Ela me contou que tentou uma manobra utilizando a boca porque viu os amiguinhos da escola fazendo…”, explica Mariza. “As três peças soltaram e entraram na boca dela. Ela conseguiu cuspir duas, mas acabou engolindo a terceira”. Assustada, a mãe ligou para o serviço de emergência de João Pessoa (PB), cidade onde vive, e informou que a menina havia engolido uma peça metálica, parecida com um ímã, e de diâmetro um pouco menor que o de moeda de 50 centavos.

Assim que elas chegaram no hospital, os médicos constataram que a peça estava no estômago da menina e recomendaram que ela ficasse uma semana sem ir para a escola e fizesse uma dieta laxativa para facilitar a eliminação do objeto pelas fezes. Caso isso não aconteça, Letícia pode precisar passar por uma cirurgia para a remoção.

Marisa decidiu compartilhar sua história e fazer um alerta público para que outras mães e crianças não passem pela mesma situação. “Já tinha avisado à Letícia sobre o perigo do hand spinner prensar o dedo, mas nunca pensei que ela o colocaria na boca”, afirma. “Nunca gostei dos spinners, mas Letícia chorou muito pedindo por um e acabamos cedendo. Não façam o mesmo, por mais que as crianças queiram”, diz a mãe.

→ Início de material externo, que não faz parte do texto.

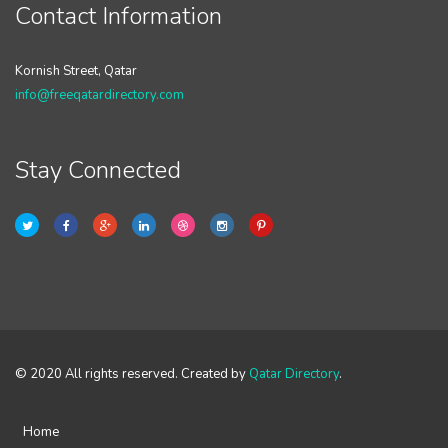
Contact Information
Kornish Street, Qatar
info@freeqatardirectory.com
Stay Connected
© 2020 All rights reserved. Created by
Qatar Directory
.
Home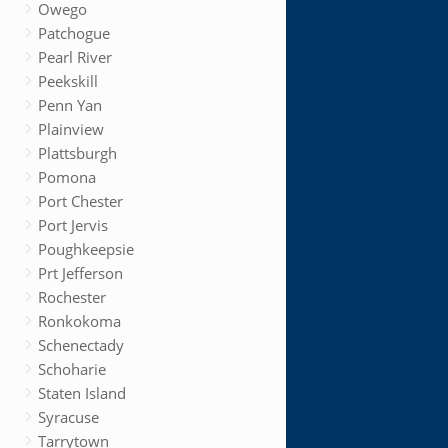
Owego
Patchogue
Pearl River
Peekskill
Penn Yan
Plainview
Plattsburgh
Pomona
Port Chester
Port Jervis
Poughkeepsie
Prt Jefferson
Rochester
Ronkokoma
Schenectady
Schoharie
Staten Island
Syracuse
Tarrytown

Em junho deste ano, o Inmetro divulgou um alerta afirmando que o hand spinner é contraindicado para crianças menores de 6 anos e que há o risco de engasgamento com a ingestão de partes pequenas (em especial, dos rolamentos). O órgão ressaltou também que existem muito produtos sendo vendidos no mercado informal sem o selo de segurança, e que eles podem ser ainda mais perigosos.

Na análise de Gabriela Guida de Freitas, coordenadora nacional da ONG Criança Segura, o produto não é indicado para uso infantil. “Tem gente que considera isso um exagero”, explica. “Mas uma coisa é a criança correr um risco calculado, como subir em uma árvore ou andar de bicicleta, para fazer algo que vai contribuir muito para seu desenvolvimento. Outra é utilizar esse brinquedo, que pode ser perigoso e não traz nenhum benefício comprovado cientificamente, sendo inclusive desencorajado por diversos pedagogos”, completa.